The model is summarised more poetically by Dashiell Hammett (quoted by diSessa):
Nobody thinks clearly, no matter what they pretend. Thinking’s a dizzy business, a matter of catching as many of those foggy glimpses as you can and fitting them together the best you can. That’s why people hang on so tight to their beliefs and opinions; because, compared to the haphazard way in which they arrived at, even the goofiest opinion seems wonderfully clear, sane, and self-evident. And if you let it get away from you, then you’ve got to dive back into that foggy muddle to wangle yourself out another to take its place.
— Dashiell Hammett, The Dain Curse
So, for example, a person might respond to the (to them) out-of-left-field question of “Which is bigger: the Earth or the Sun?” by simply selecting what seems to them a perfectly appropriate p-prim such as the “Father Dougal” p-prim: the Sun looks like a small disc in the sky therefore it is smaller than the Earth.
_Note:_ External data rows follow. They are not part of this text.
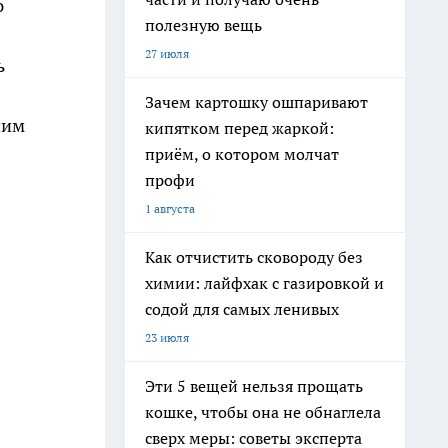
ю
полезную вещь
27 июля
ь
Зачем картошку ошпаривают
ним
кипятком перед жаркой:
приём, о котором молчат
профи
1 августа
Как отчистить сковороду без
химии: лайфхак с газировкой и
содой для самых ленивых
23 июля
Эти 5 вещей нельзя прощать
кошке, чтобы она не обнаглела
сверх меры: советы эксперта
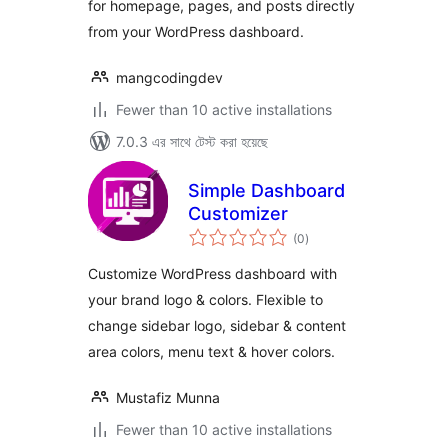
for homepage, pages, and posts directly
from your WordPress dashboard.
mangcodingdev
Fewer than 10 active installations
7.0.3 এর সাথে টেস্ট করা হয়েছে
Simple Dashboard
Customizer
total
(0
)
ratings
Customize WordPress dashboard with
your brand logo & colors. Flexible to
change sidebar logo, sidebar & content
area colors, menu text & hover colors.
Mustafiz Munna
Fewer than 10 active installations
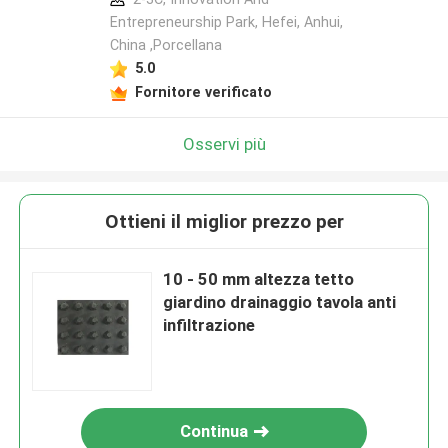
Entrepreneurship Park, Hefei, Anhui,
China ,Porcellana
5.0
Fornitore verificato
Osservi più
Ottieni il miglior prezzo per
10 - 50 mm altezza tetto
giardino drainaggio tavola anti
infiltrazione
Continua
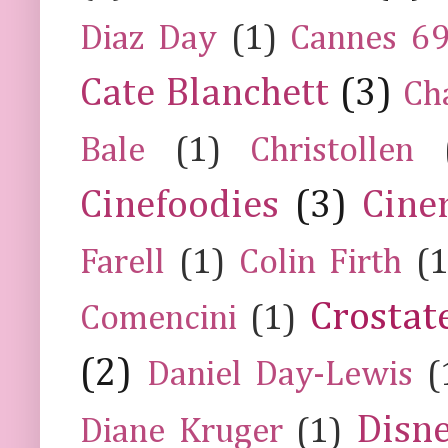
Diaz Day
(1)
Cannes 6
Cate Blanchett
(3)
Ch
Bale
(1)
Christollen
Cinefoodies
(3)
Cine
Farell
(1)
Colin Firth
(1
Crostat
Comencini
(1)
(2)
Daniel Day-Lewis
(
Disn
Diane Kruger
(1)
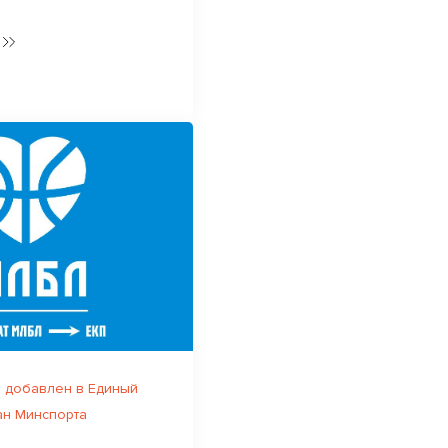
 добавлен в Единый
ан Минспорта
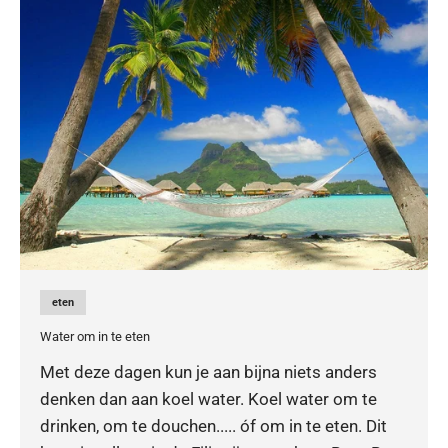
eten
Water om in te eten
Met deze dagen kun je aan bijna niets anders
denken dan aan koel water. Koel water om te
drinken, om te douchen..... óf om in te eten. Dit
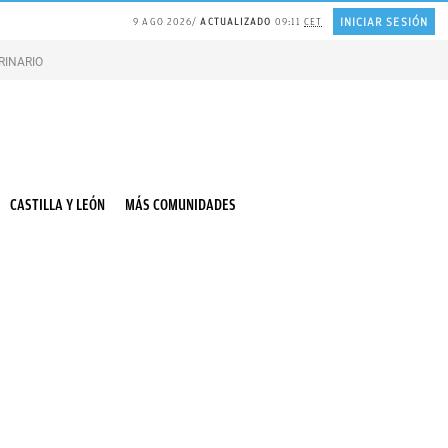
INICIAR SESIÓN
9 AGO 2026
ACTUALIZADO
09:11
CET
RINARIO gatos
Gonzalo Bernardos sobre JUBILACIÓN
CASTILLA Y LEÓN
MÁS COMUNIDADES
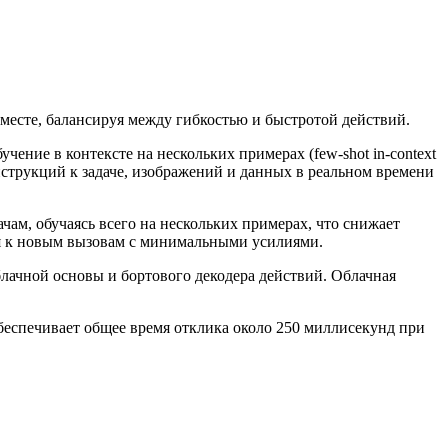
вместе, балансируя между гибкостью и быстротой действий.
чение в контексте на нескольких примерах (few-shot in-context
инструкций к задаче, изображений и данных в реальном времени
чам, обучаясь всего на нескольких примерах, что снижает
ся к новым вызовам с минимальными усилиями.
блачной основы и бортового декодера действий. Облачная
беспечивает общее время отклика около 250 миллисекунд при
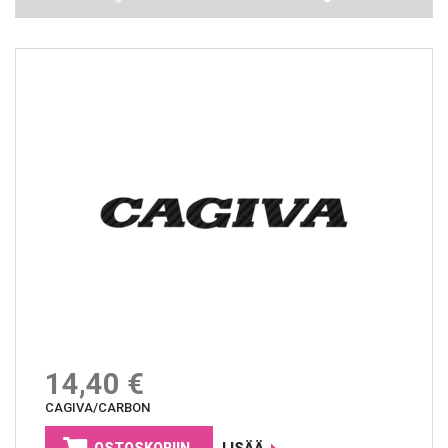
14,40 €
CAGIVA/CARBON
OSTOSKORIIN
LISÄÄ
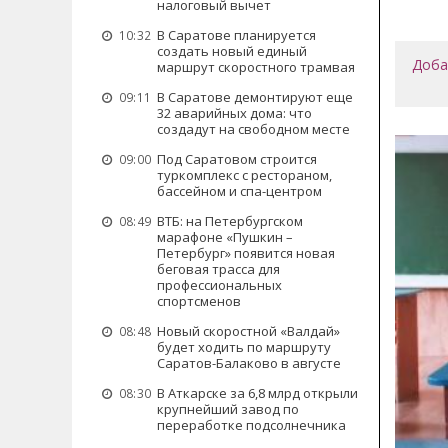
налоговый вычет
В Саратове планируется
10:32
создать новый единый
Доба
маршрут скоростного трамвая
В Саратове демонтируют еще
09:11
32 аварийных дома: что
создадут на свободном месте
Под Саратовом строится
09:00
туркомплекс с рестораном,
бассейном и спа-центром
ВТБ: на Петербургском
08:49
марафоне «Пушкин –
Петербург» появится новая
беговая трасса для
профессиональных
спортсменов
Новый скоростной «Валдай»
08:48
будет ходить по маршруту
Саратов-Балаково в августе
В Аткарске за 6,8 млрд открыли
08:30
крупнейший завод по
переработке подсолнечника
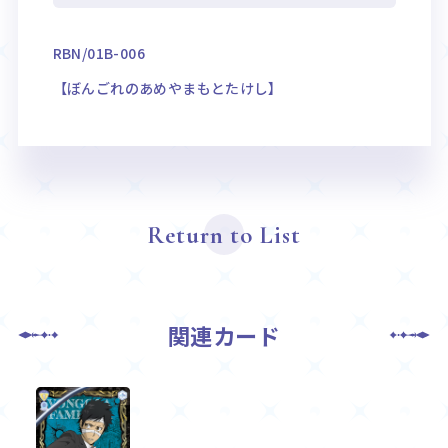
RBN/01B-006
【ぼんごれのあめやまもとたけし】
Return to List
関連カード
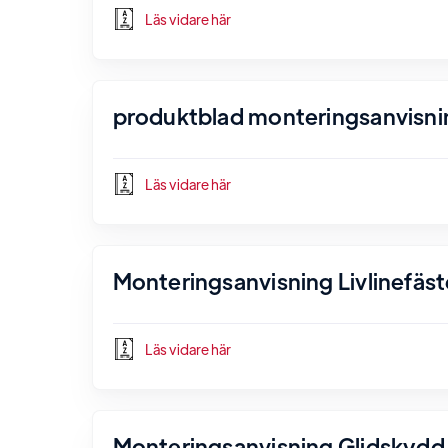
Läs vidare här
produktblad monteringsanvisni
Läs vidare här
Monteringsanvisning Livlinefäst
Läs vidare här
Monteringsanvisning Glidskydd 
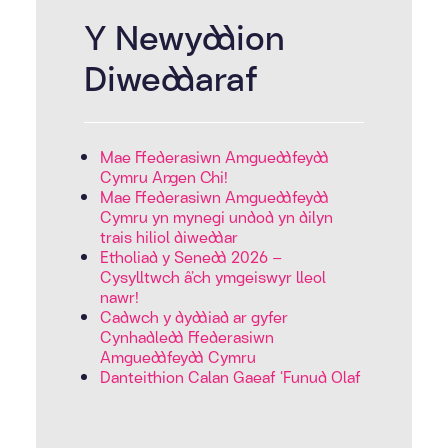
Y Newyddion
Diweddaraf
Mae Ffederasiwn Amgueddfeydd
Cymru Angen Chi!
Mae Ffederasiwn Amgueddfeydd
Cymru yn mynegi undod yn dilyn
trais hiliol diweddar
Etholiad y Senedd 2026 –
Cysylltwch â’ch ymgeiswyr lleol
nawr!
Cadwch y dyddiad ar gyfer
Cynhadledd Ffederasiwn
Amgueddfeydd Cymru
Danteithion Calan Gaeaf ‘Funud Olaf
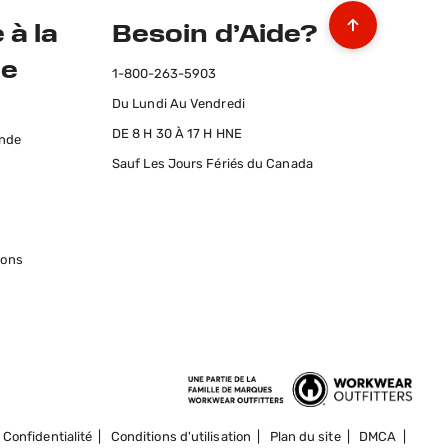
 à la
Besoin d’Aide?
le
1-800-263-5903
Du Lundi Au Vendredi
s
DE 8 H 30 À 17 H HNE
ande
Sauf Les Jours Fériés du Canada
ions
Confidentialité
|
Conditions d'utilisation
|
Plan du site
|
DMCA
|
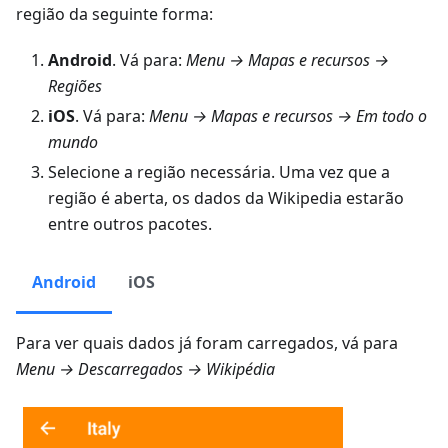
região da seguinte forma:
Android
. Vá para:
Menu → Mapas e recursos →
Regiões
iOS
. Vá para:
Menu → Mapas e recursos → Em todo o
mundo
Selecione a região necessária. Uma vez que a
região é aberta, os dados da Wikipedia estarão
entre outros pacotes.
Android
iOS
Para ver quais dados já foram carregados, vá para
Menu → Descarregados → Wikipédia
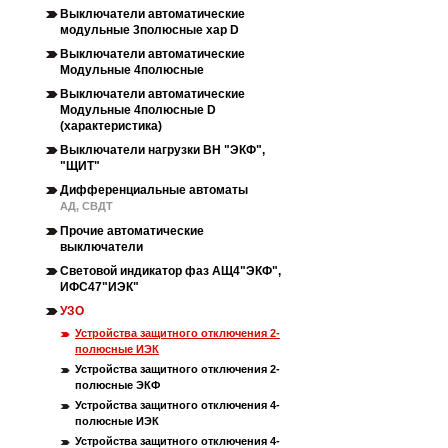
Выключатели автоматические
модульные 3полюсные хар D
Выключатели автоматические
Модульные 4полюсные
Выключатели автоматические
Модульные 4полюсные D
(характеристика)
Выключатели нагрузки ВН "ЭКФ",
"ЩИТ"
Дифференциальные автоматы
АД, СВДТ
Прочие автоматические
выключатели
Световой индикатор фаз АЩ4"ЭКФ",
ИФС47"ИЭК"
УЗО
Устройства защитного отключения 2-
полюсные ИЭК
Устройства защитного отключения 2-
полюсные ЭКФ
Устройства защитного отключения 4-
полюсные ИЭК
Устройства защитного отключения 4-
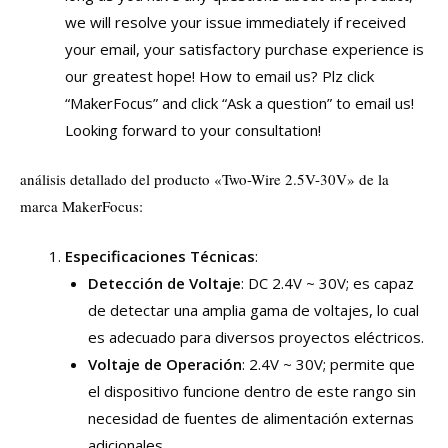
we will resolve your issue immediately if received
your email, your satisfactory purchase experience is
our greatest hope! How to email us? Plz click
“MakerFocus” and click “Ask a question” to email us!
Looking forward to your consultation!
análisis detallado del producto «Two-Wire 2.5V-30V» de la
marca MakerFocus:
Especificaciones Técnicas
:
Detección de Voltaje
: DC 2.4V ~ 30V; es capaz
de detectar una amplia gama de voltajes, lo cual
es adecuado para diversos proyectos eléctricos.
Voltaje de Operación
: 2.4V ~ 30V; permite que
el dispositivo funcione dentro de este rango sin
necesidad de fuentes de alimentación externas
adicionales.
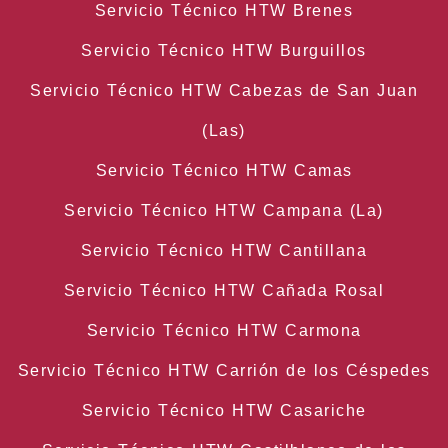
Servicio Técnico HTW Brenes
Servicio Técnico HTW Burguillos
Servicio Técnico HTW Cabezas de San Juan
(Las)
Servicio Técnico HTW Camas
Servicio Técnico HTW Campana (La)
Servicio Técnico HTW Cantillana
Servicio Técnico HTW Cañada Rosal
Servicio Técnico HTW Carmona
Servicio Técnico HTW Carrión de los Céspedes
Servicio Técnico HTW Casariche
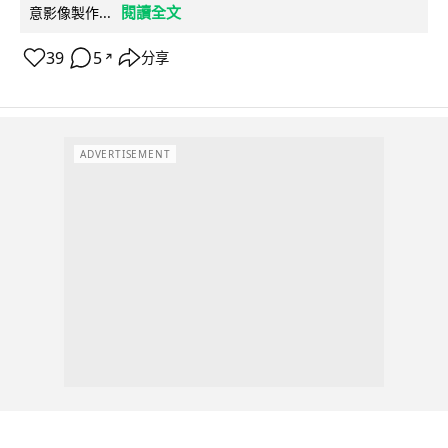
閱讀全文
意影像製作...
39
5
分享
↗
ADVERTISEMENT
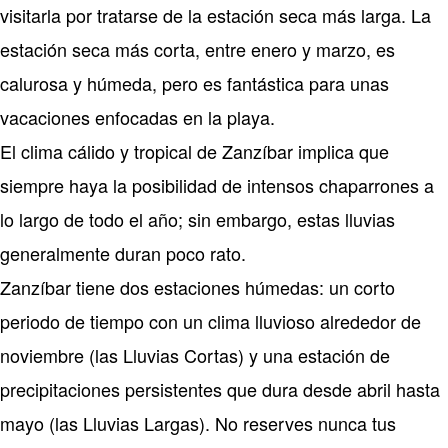
visitarla por tratarse de la estación seca más larga. La
estación seca más corta, entre enero y marzo, es
calurosa y húmeda, pero es fantástica para unas
vacaciones enfocadas en la playa.
El clima cálido y tropical de Zanzíbar implica que
siempre haya la posibilidad de intensos chaparrones a
lo largo de todo el año; sin embargo, estas lluvias
generalmente duran poco rato.
Zanzíbar tiene dos estaciones húmedas: un corto
periodo de tiempo con un clima lluvioso alrededor de
noviembre (las Lluvias Cortas) y una estación de
precipitaciones persistentes que dura desde abril hasta
mayo (las Lluvias Largas). No reserves nunca tus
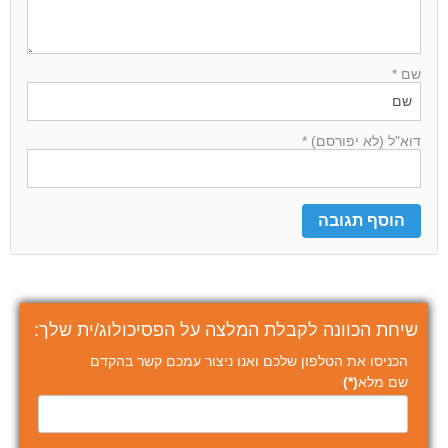
שם *
דוא"ל (לא יפורסם) *
שיחת הכוונה לקבלת המלצה על הפסיכולוג/ית שלך:
הכניסו את הטלפון שלכם ואנו ניצור עמכם קשר בהקדם
שם מלא
(*)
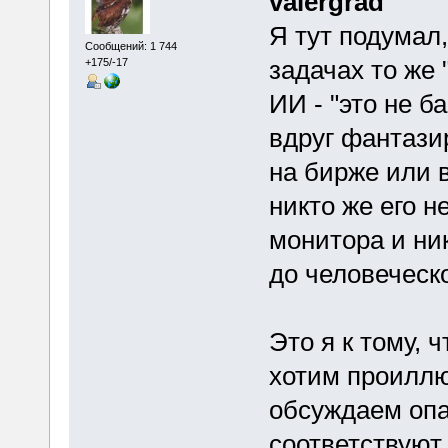
valergrad
Я тут подумал,
Сообщений: 1 744
задачах то же 
+175/-17
ИИ - "это не б
вдруг фантази
на бирже или 
никто же его н
монитора и ни
до человеческ
Это я к тому, 
хотим проиллю
обсуждаем опа
соответствуют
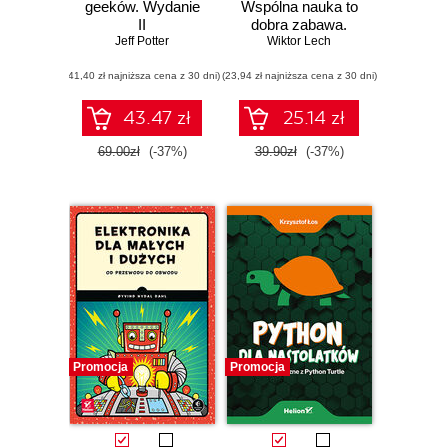
geeków. Wydanie
Wspólna nauka to
II
dobra zabawa.
Jeff Potter
Wydanie II
Wiktor Lech
rozszerzone
(41,40 zł najniższa cena z 30 dni)
(23,94 zł najniższa cena z 30 dni)
43.47 zł
25.14 zł
69.00zł
(-37%)
39.90zł
(-37%)
Promocja
Promocja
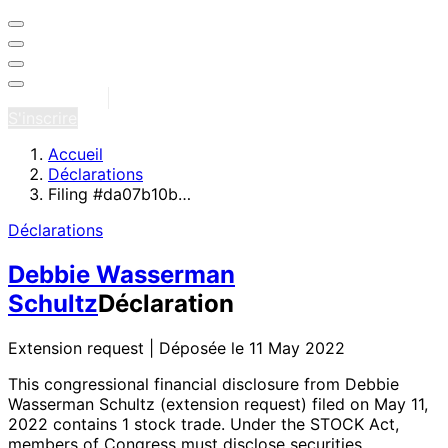
Se connecter
S'inscrire
Accueil
Déclarations
Filing #da07b10b…
Déclarations
Debbie Wasserman
Schultz
Déclaration
Extension request | Déposée le 11 May 2022
This congressional financial disclosure from Debbie
Wasserman Schultz
(extension request)
filed on May 11,
2022
contains 1 stock trade
. Under the STOCK Act,
members of Congress must disclose securities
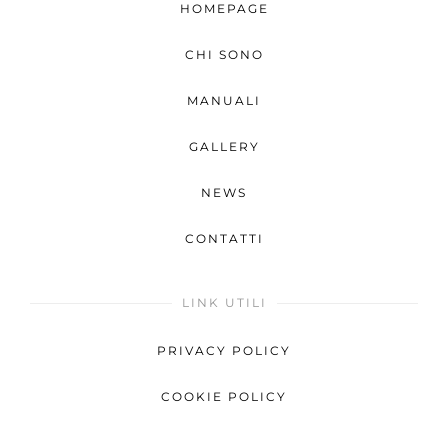
HOMEPAGE
CHI SONO
MANUALI
GALLERY
NEWS
CONTATTI
LINK UTILI
PRIVACY POLICY
COOKIE POLICY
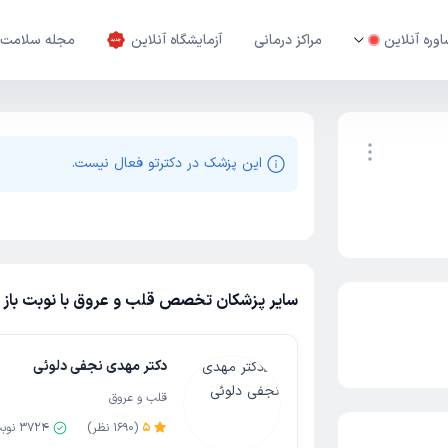
وره آنلاین
مراکز درمانی
آزمایشگاه آنلاین
مجله سلامت
این پزشک در دکترتو فعال نیست.
نوبت اینترنتی
سایر پزشکان تخصص قلب و عروق با نوبت باز م
دکتر مهدی نجفی دلوئی
قلب و عروق
5
(
1690
نظر)
3724
نوب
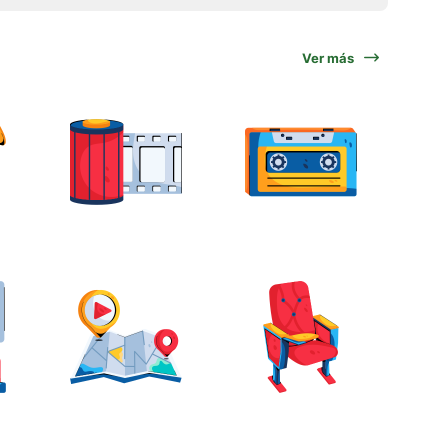
Ver más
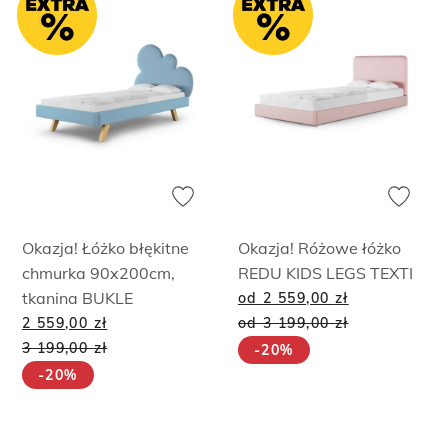
Okazja! Łóżko błękitne
Okazja! Różowe łóżko
chmurka 90x200cm,
REDU KIDS LEGS TEXTI
tkanina BUKLE
od 2 559,00
zł
2 559,00
zł
od 3 199,00
zł
3 199,00
zł
-20%
-20%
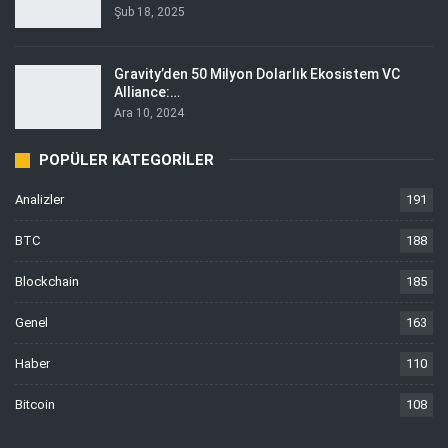
Şub 18, 2025
Gravity’den 50 Milyon Dolarlık Ekosistem VC
Alliance:…
Ara 10, 2024
POPÜLER KATEGORILER
Analizler
191
BTC
188
Blockchain
185
Genel
163
Haber
110
Bitcoin
108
It is important to note that this process often happens without a great deal of thought. The person reaches into a grab-bag of these small units of thought and takes hold of one that, at least at first glance, seems applicable to the circumstances. The person is simply applying their past experience to a novel situation.
Picking Your P-prim
However, as Anne Nelmes (2004) points out, the problem is that often the wrong p-prim is cued and applied to the wrong situation. As science teachers, is there a way that we can encourage the selection of more suitable p-prims?
Nelmes believes that there is:
Analogy has long been used to aid understanding of scientific concepts, both in and out of the classroom. Rather than trying to overtly change the misconception into the scientific conception, it may be as, or more, effective and certainly less time consuming to cue the right idea using analogy on a very low key level, without the pupils even realising that an analogy has been used. The idea of cueing correct ideas comes from work done by diSessa and others on p-prims (phenomenological primitives). These are small knowledge units which are cued to an active state to explain phenomena.
It is hoped the correct p-prim will be cued by use of the analogy and, if cued repeatedly, will strengthen.
One example presented by Nelmes that I find quite persuasive is in the context of students’ difficulty in accepting that good absorbers of heat radiation are also good emitters of heat radiation. A matt black surface will absorb a substantial fraction of the infrared radiation falling on it; however, matt black surfaces are also the most effective emitters of infrared radiation.
This seems a concept-change-too-far for many students; particularly as it often follows hard on the heels of good conductor = poor insulator and good insulator = poor conductor. Students find it hard to accept that a substance that is good at one thing can also be good at its opposite.
Nelmes suggests cueing a more appropriate p-prim for this context by the use of low key analogies such as:
- Effective communicators are good at taking in information and good at giving out information.
- Effective netball players are good at throwing the ball and catching the ball.
Nelmes’ research suggests that the results from such strategies may be modest but are generally positive. One telling example is the fact that many student answers featured “you” as in “I think this because when you are good at something, radiating, you are usually good at the other, absorbing heat.”
As Nelmes notes, the use of the personal pronoun in such answers suggests that students had, perhaps, absorbed the bridging analogy unconsciously.
Be that as it may, I think the p-prim and bridging analogy strategy is one I will be attempting to add to my teaching repertoire.
References
diSessa, A. A. (1988). Knowledge in pieces. In G. Forman & P. B. Pufall (Eds.), Constructivism in the computer age (pp. 49-70). Hillsdale, NJ, US: Lawrence Erlbaum Associates, Inc.
Nelmes, A. (2004). Putting conceptions in their place: using analogy to cue and strengthen scientifically correct conceptions.